'No to fast fashion and big fashion houses': Design students aspire to change the system #371


Young fashion graduates want to unshackle themselves from the big luxury brands that are on the catwalk at fashion weeks around the world. Critical of “fast fashion,” they aspire to another model more in line with their values – but with more risk.

This evening, the Fiasco Club is meeting at its favorite bar in Paris’ 3rd arrondissement. Over a drink, members are going over their projects, discussing the latest fashion news and airing their concerns. This group of seven 24-year-old photographers, painters, stylists, embroiderers and 3D designers came together during their time studying fashion and graphic design at the Duperré School of Applied Arts, where they had already been used to collaborating.

“Together, we feel stronger. We gain new skills,” they said. Graduating with master’s degrees during the pandemic, they think of themselves as the “cursed class,” the one that has had to carve out its own space in a tight job market with few openings. So you might as well get ahead of the curve and “create your own development model.”

The seven founded the Fiasco Club, an “experimental laboratory, without a leader or ego, which makes everyone equal.” The club is a thinly veiled criticism of the “archaic and monarchic system” of the fashion industry, where a star art director dominates at the top of the hierarchy.
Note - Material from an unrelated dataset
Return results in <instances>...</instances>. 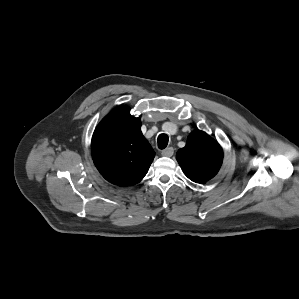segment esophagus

By founding their studio, the group hopes to preserve their creativity, which they fear will be extinguished by the corporate world, enslaved to the wage machine.

“We worry we will have to wait years to be given interesting assignments, and we are not necessarily ready to make that sacrifice,” they said. “With the collective, we can work on projects with responsibilities that we could never have had in a large company.”

A punk spirit

They are not yet making money with this structure but hope to “break through” quickly. Others have done it before them, like the Gamut Collective founded in 2018 by designers who graduated from La Cambre, the School of Visual Arts in Brussels. In the meantime, they’re working as freelancers – all of them are self-employed – accepting one-off assignments without knowing what tomorrow will bring, a more or less constrained choice that allows them “to have time to get involved in the collective.”

Like more and more young graduates and fashion school students, joining a major fashion house is no longer the dream. And even less so with fast fashion brands.

Marvin M’toumo, 27, graduated in 2019 with a master of arts in fashion and accessories design at the University of Art and Design (HEAD) in Geneva.